Probate, Trust & Estate Administration Lawyer

What is probate?
Probate literally means “to prove”. The probate process is the process for proving the validity of the will and marshalling the assets which must pass through the will to heirs and or devisees.

Probate generally involves the following steps:

  • Filing Petition with appropriate court for probate
  • Sending notice to heirs and beneficiaries
  • Petition to Appoint Personal Representative
  • Filing of the Inventory and Appraisal
  • Sale of Estate assets, if necessary
  • Payment of estate taxes, if necessary
  • Final distribution of estate assets to heirs and devisees

What are the primary types of probate in Florida?
The two primary types of probate proceedings in Florida are known as summary and formal administration. The nature and value of assets will determine which type of probate which is required.

How long does probate take?
The most typical type of probate in Florida is called “formal administration”. The basic formal administration process takes an average of eight to fifteen months to complete. The basic summary administration usually involves an average of five to eight months.

What are the attorney fees for probate?
For a simple summary administration, usually a flat fee will be charged. The costs of a formal administration is often a percentage of probatable assets. The fees will also vary depending on the size of the estate as well as the location, nature and complexity of the estate assets. Also, attorney fees can increase if there are disputes between heirs, creditor disputes, or any challenges to the will itself by third parties. 

In addition to attorney’s fees there are court filing fees and costs. The current court filing fees and costs for filing either summary or formal administration can be found:
Hillsborough County and Pinellas County.

Does having a will mean there will be no probate?
No, a will just ensures that your property will be distributed to the persons whom you choose and makes provisions for the care of your minor children by stating the names of guardians of your minor children’s’ person and property. All assets that are in your sole name or assets in which you own as “tenants in common” with other individuals or entities will need to be “probated”.

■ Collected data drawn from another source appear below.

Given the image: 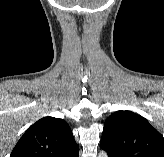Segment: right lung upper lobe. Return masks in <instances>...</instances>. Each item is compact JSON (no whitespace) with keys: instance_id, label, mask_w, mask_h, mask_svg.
Here are the masks:
<instances>
[{"instance_id":"1","label":"right lung upper lobe","mask_w":164,"mask_h":157,"mask_svg":"<svg viewBox=\"0 0 164 157\" xmlns=\"http://www.w3.org/2000/svg\"><path fill=\"white\" fill-rule=\"evenodd\" d=\"M76 148L79 146L66 121L44 117L26 130L10 157H63Z\"/></svg>"}]
</instances>
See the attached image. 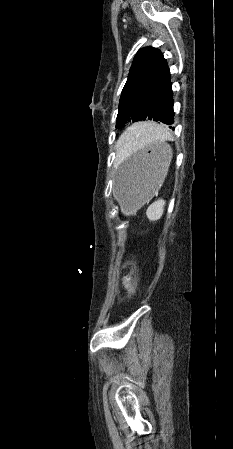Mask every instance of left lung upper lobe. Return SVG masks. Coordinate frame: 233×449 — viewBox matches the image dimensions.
<instances>
[{"instance_id": "left-lung-upper-lobe-1", "label": "left lung upper lobe", "mask_w": 233, "mask_h": 449, "mask_svg": "<svg viewBox=\"0 0 233 449\" xmlns=\"http://www.w3.org/2000/svg\"><path fill=\"white\" fill-rule=\"evenodd\" d=\"M169 83L170 71L162 53L154 47L140 49L122 90L116 128L130 121H147L148 108Z\"/></svg>"}]
</instances>
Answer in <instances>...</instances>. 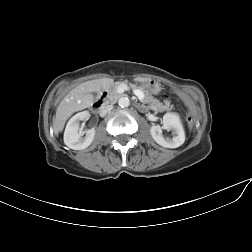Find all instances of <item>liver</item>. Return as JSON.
I'll use <instances>...</instances> for the list:
<instances>
[{
    "label": "liver",
    "mask_w": 252,
    "mask_h": 252,
    "mask_svg": "<svg viewBox=\"0 0 252 252\" xmlns=\"http://www.w3.org/2000/svg\"><path fill=\"white\" fill-rule=\"evenodd\" d=\"M114 84L111 78L91 80L80 84L60 102L53 120L55 135H58L66 119L75 111L86 108L93 102L92 92L108 90Z\"/></svg>",
    "instance_id": "1"
}]
</instances>
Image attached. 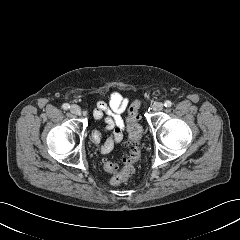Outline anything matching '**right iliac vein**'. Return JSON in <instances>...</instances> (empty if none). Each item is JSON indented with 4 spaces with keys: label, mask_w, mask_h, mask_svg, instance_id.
Here are the masks:
<instances>
[{
    "label": "right iliac vein",
    "mask_w": 240,
    "mask_h": 240,
    "mask_svg": "<svg viewBox=\"0 0 240 240\" xmlns=\"http://www.w3.org/2000/svg\"><path fill=\"white\" fill-rule=\"evenodd\" d=\"M70 111L74 114V115H81V108L78 105H72L70 108Z\"/></svg>",
    "instance_id": "63e3f726"
}]
</instances>
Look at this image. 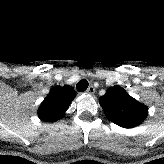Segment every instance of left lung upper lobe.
Wrapping results in <instances>:
<instances>
[{"label":"left lung upper lobe","mask_w":164,"mask_h":164,"mask_svg":"<svg viewBox=\"0 0 164 164\" xmlns=\"http://www.w3.org/2000/svg\"><path fill=\"white\" fill-rule=\"evenodd\" d=\"M99 102L107 119L124 128L140 125L148 115V108L119 86L109 88Z\"/></svg>","instance_id":"obj_1"}]
</instances>
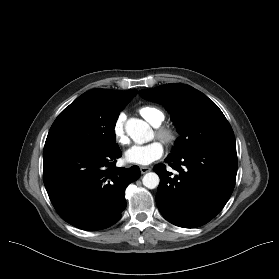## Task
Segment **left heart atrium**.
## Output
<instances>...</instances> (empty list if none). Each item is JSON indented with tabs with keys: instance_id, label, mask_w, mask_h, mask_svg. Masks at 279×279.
<instances>
[{
	"instance_id": "left-heart-atrium-1",
	"label": "left heart atrium",
	"mask_w": 279,
	"mask_h": 279,
	"mask_svg": "<svg viewBox=\"0 0 279 279\" xmlns=\"http://www.w3.org/2000/svg\"><path fill=\"white\" fill-rule=\"evenodd\" d=\"M164 147L159 141L146 145H134L125 153L128 162L138 165H149L163 156Z\"/></svg>"
}]
</instances>
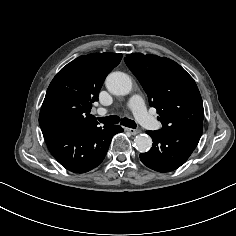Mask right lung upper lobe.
<instances>
[{"label": "right lung upper lobe", "mask_w": 236, "mask_h": 236, "mask_svg": "<svg viewBox=\"0 0 236 236\" xmlns=\"http://www.w3.org/2000/svg\"><path fill=\"white\" fill-rule=\"evenodd\" d=\"M122 54L92 53L76 58L53 78L39 115L41 130L91 127L98 122L90 115L92 103L108 73Z\"/></svg>", "instance_id": "right-lung-upper-lobe-1"}]
</instances>
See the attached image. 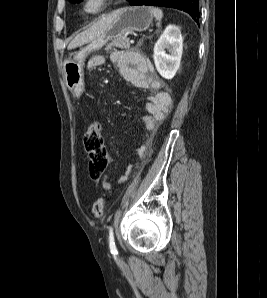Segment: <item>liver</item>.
<instances>
[{
	"label": "liver",
	"instance_id": "liver-1",
	"mask_svg": "<svg viewBox=\"0 0 267 298\" xmlns=\"http://www.w3.org/2000/svg\"><path fill=\"white\" fill-rule=\"evenodd\" d=\"M116 14L115 12L103 16L102 18L98 19L92 26H90L85 31L78 34L68 45V50L74 49L78 46H82L84 44L89 43L97 36L104 33L110 26V24L115 19Z\"/></svg>",
	"mask_w": 267,
	"mask_h": 298
}]
</instances>
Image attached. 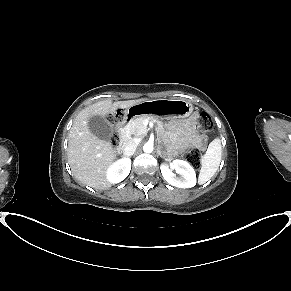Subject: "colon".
Listing matches in <instances>:
<instances>
[{
    "label": "colon",
    "instance_id": "obj_1",
    "mask_svg": "<svg viewBox=\"0 0 291 291\" xmlns=\"http://www.w3.org/2000/svg\"><path fill=\"white\" fill-rule=\"evenodd\" d=\"M126 116V112L124 110H117L116 112L109 115V120L111 123L118 125L121 123ZM214 127L213 120L207 113H202L199 115L197 120V133L203 137L205 134L210 132ZM110 143L112 147L116 148L121 143V138L119 131L115 128L110 137ZM184 159L192 165H198L200 160V151L196 148H191L183 152Z\"/></svg>",
    "mask_w": 291,
    "mask_h": 291
}]
</instances>
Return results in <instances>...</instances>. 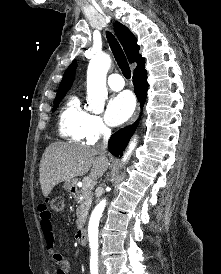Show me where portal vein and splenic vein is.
<instances>
[{"mask_svg":"<svg viewBox=\"0 0 221 274\" xmlns=\"http://www.w3.org/2000/svg\"><path fill=\"white\" fill-rule=\"evenodd\" d=\"M83 185L87 188H90L94 185V182L90 178H85V179H83Z\"/></svg>","mask_w":221,"mask_h":274,"instance_id":"obj_1","label":"portal vein and splenic vein"}]
</instances>
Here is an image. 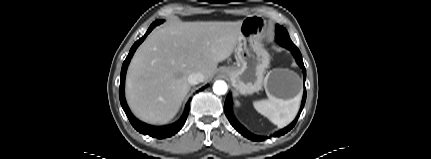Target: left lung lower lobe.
Listing matches in <instances>:
<instances>
[{
  "label": "left lung lower lobe",
  "mask_w": 431,
  "mask_h": 159,
  "mask_svg": "<svg viewBox=\"0 0 431 159\" xmlns=\"http://www.w3.org/2000/svg\"><path fill=\"white\" fill-rule=\"evenodd\" d=\"M288 49L292 51L294 57L296 58L297 63L302 68V70H303V76H304V82H305V79H306V70H305L304 63H303V60H302V55H301L299 49L298 48H288ZM305 100H306V90H304L303 99H302V105H301L300 111H299L296 119L289 126L285 127L284 129H281L280 131H278L275 134H273L274 137H279L281 135H284L285 133H287L288 131H290L294 127V125L296 124V122L298 120V117H299V115H300V113H301V111H302V109L304 107ZM224 111H225V114H226L228 120L230 121L231 125L239 133H241L244 137H246V138H248V139H250L252 141H263V140L266 139V137H261V136H257V135H254V134L250 133L248 130H246L235 119V117L233 116V113H232L231 95L230 94L227 95V98L225 100Z\"/></svg>",
  "instance_id": "left-lung-lower-lobe-1"
}]
</instances>
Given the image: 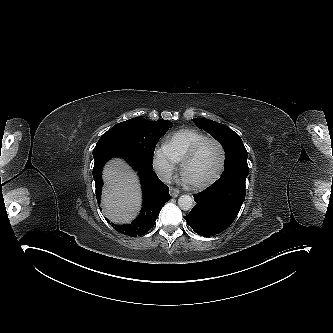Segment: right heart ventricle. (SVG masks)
I'll return each mask as SVG.
<instances>
[{"mask_svg": "<svg viewBox=\"0 0 333 333\" xmlns=\"http://www.w3.org/2000/svg\"><path fill=\"white\" fill-rule=\"evenodd\" d=\"M207 136L196 129H180L167 139L166 147L176 161H181L194 144Z\"/></svg>", "mask_w": 333, "mask_h": 333, "instance_id": "obj_1", "label": "right heart ventricle"}]
</instances>
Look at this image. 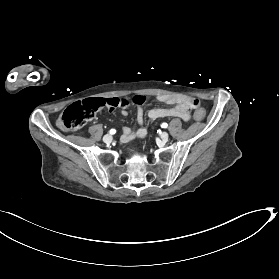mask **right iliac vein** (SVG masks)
I'll return each instance as SVG.
<instances>
[{"instance_id":"63e3f726","label":"right iliac vein","mask_w":279,"mask_h":279,"mask_svg":"<svg viewBox=\"0 0 279 279\" xmlns=\"http://www.w3.org/2000/svg\"><path fill=\"white\" fill-rule=\"evenodd\" d=\"M112 141V136L107 134L103 137V142L110 143Z\"/></svg>"}]
</instances>
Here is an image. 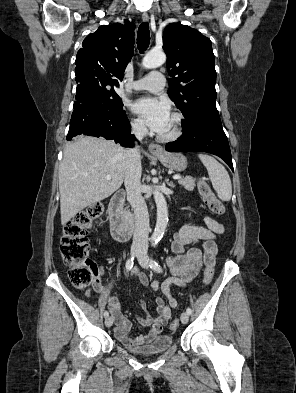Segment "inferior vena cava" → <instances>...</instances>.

Does all property need to go through a probate?
No, certain types of property is considered non- probate property. Some of the most common types of non probatable property include the following:

  • Retirement accounts, such as a 401K and IRA that have an individual(s) named as beneficiary
  • Bank Accounts that have a “POD”, payable on death designation
  • Property owned by a trust
  • Real Property titled as joint tenants or titled tenants by the entireties, i.e. as husband and wife
  • Life Insurance that has an individual(s) named as beneficiary

Are there situations where no probate is necessary?
Yes, no final probate is needed if assets consist of only exempt personal property, property exempt from creditor claims under the Florida Constitution and/or non-exempt personal property, the value of which is less or the same as the funeral expense, medical bills and hospital bills incurred in the last 60 days of the decedent’s illness.

In these situations, an informal application by affidavit or letter by an interested party may be filed with the clerk’s office in the county in which the decedent resided prior to his/her death. An attorney is not necessary, but you must present a copy of the death certificate.

The forms require the following information:

  • Detailed list of assets
  • Estimation of value of each asset
  • Shares of asset transferred
  • Names and addresses of all parties to receive assets
  • Statement that creditors, funeral bills, plus medical and hospital bills incurred during the last sixty days of decedent’s life were paid or that the decedent died more than two years earlier.

Upon receipt of the application, review and approval, the court will issue an order directly to the holder of the asset authorizing the payment, transfer or disposition to the persons or estates entitled to the asset.